Israeli air strikes target Syria after Golan death
Israel says it has carried out air strikes on military targets in Syria.
The military said it had attacked nine targets in response to the killing of a 15-year-old boy in a strike in the occupied Golan Heights on the border between the two countries on Sunday.
The Syrian Foreign Ministry said the Israeli air strikes had killed four people and wounded nine others.
Israel called the boy’s death the most substantial incident in the Golan since the Syrian conflict began in 2011.
Two others, including the boy’s father, an Israeli defence contractor, were injured in Sunday’s blast, which struck their vehicle.
It is unclear whether Syrian rebels or government forces were behind the incident.
‘Everyone loved him’
Israeli military spokesman, Lt Col Peter Lerner, told the Associated Press news agency the attack from Syria was “clearly intentional” but it was unclear whether the blast in the area of Tel Hazeka near the Quneitra crossing was the result of mortar fire, a roadside bomb or shelling.
He described it as “an unprovoked act of aggression against Israel and a direct continuation to recent attacks that occurred in the area”.
The Israeli military said its air strikes targeted Syrian army positions, including a military headquarters, in response and that “direct hits were confirmed”.
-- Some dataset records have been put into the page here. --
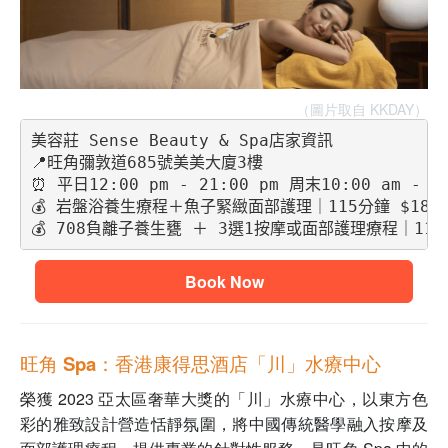
（圖片取自 KKDAY）
美容莊 Sense Beauty & Spa店家資訊
📍旺角彌敦道685號美美大廈3樓 
⏰ 平日12:00 pm - 21:00 pm 周末10:00 am - 19
💰 岩盤浴養生療程＋魚子緊緻面部護理｜115分鐘 $188
💰 708負離子養生甕 ＋ 3選1按摩或面部護理療程｜115分
Book Now
旺角 Spa：香港康得思酒店「川」水療中心
榮獲 2023 亞太區奢華大獎的「川」水療中心，以東方色
彩的雅致設計營造恬靜氛圍，將中國傳統醫學融入按摩及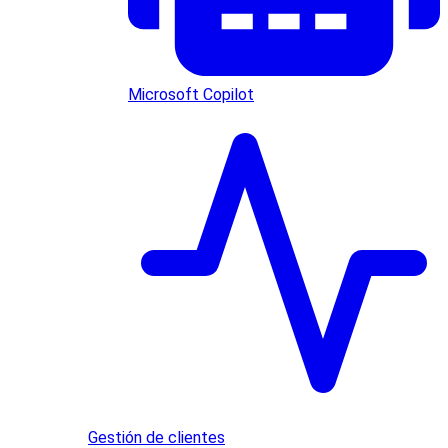
Microsoft Copilot
Gestión de clientes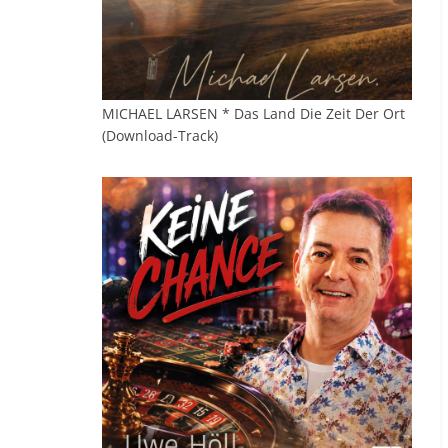
MICHAEL LARSEN * Das Land Die Zeit Der Ort
(Download-Track)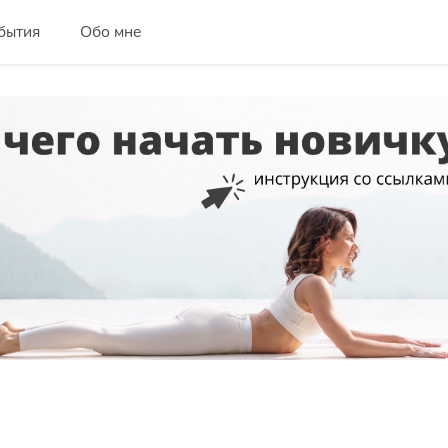
бытия
Обо мне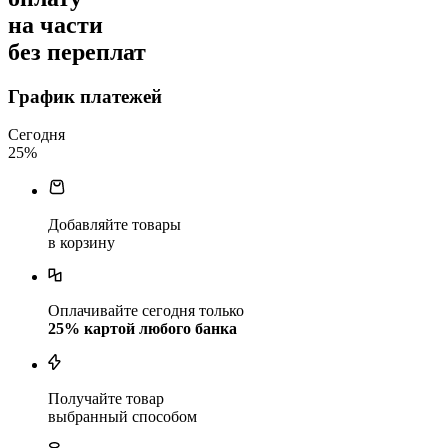
на части
без переплат
График платежей
Сегодня
25
%
Добавляйте товары
в корзину
Оплачивайте сегодня только
25
% картой любого банка
Получайте товар
выбранный способом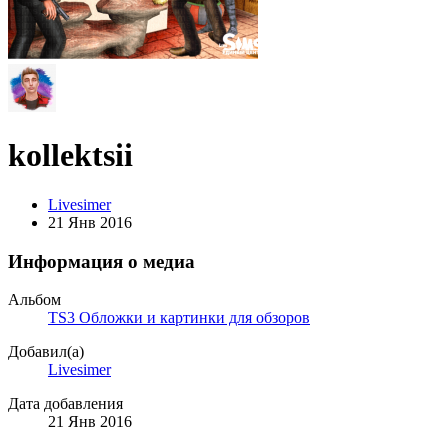
kollektsii
Livesimer
21 Янв 2016
Информация о медиа
Альбом
TS3 Обложки и картинки для обзоров
Добавил(а)
Livesimer
Дата добавления
21 Янв 2016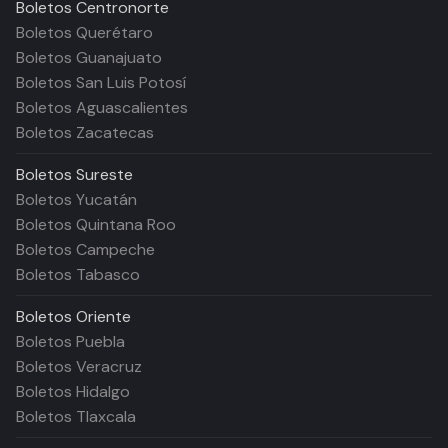
Boletos
Centronorte
Boletos Querétaro
Boletos Guanajuato
Boletos San Luis Potosí
Boletos Aguascalientes
Boletos Zacatecas
Boletos
Sureste
Boletos Yucatán
Boletos Quintana Roo
Boletos Campeche
Boletos Tabasco
Boletos
Oriente
Boletos Puebla
Boletos Veracruz
Boletos Hidalgo
Boletos Tlaxcala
The Syrian Foreign Ministry has condemned the Israeli air strikes, calling them a “flagrant violation” of its sovereignty.
In a statement, it said the strikes were a sign of the “direct and continuous support” that Israel is giving to rebels fighting against Syrian President Bashar al-Assad and urged the UN to condemn the attacks.
The Syrian Observatory for Human Rights had earlier said that at least 10 Syrian soldiers were killed during the Israeli raids.
The teenager killed in Sunday’s attack, an Arab Israeli, has been named as Mohammed Qaraqara.
“He was an excellent student; everyone loved him,” his cousin Salah Qaraqara told Reuters.
Israeli Prime Minister Benjamin Netanyahu said: “Our enemies don’t differentiate between Jews and non-Jews, adults and children.”
The Golan Heights, a rocky plateau in south-western Syria, was seized by Israel from Syria in the closing stages of the 1967 Middle East War.
The two countries remain technically in a state of war, and UN observers are deployed to monitor a 70km-long (45-mile) demilitarised zone.
Firing linked to the Syrian conflict occasionally reaches the Israeli side of the border fence – some unintentional, some said to be deliberate.
In March, Israel conducted air strikes against several Syrian military targets after a bombing that injured four of its soldiers in the Golan Heights.
Israel had accused the Syrian army of “aiding and abetting” the attack on a patrol near the ceasefire line.
Syria said one of its soldiers was killed in the Israeli military response.
Some of Israeli’s recent air strikes are believed to have prevented the transfer of stockpiles of rockets from the Syrian government to Hezbollah, the Lebanese Shia Islamist movement that supports President Bashar al-Assad.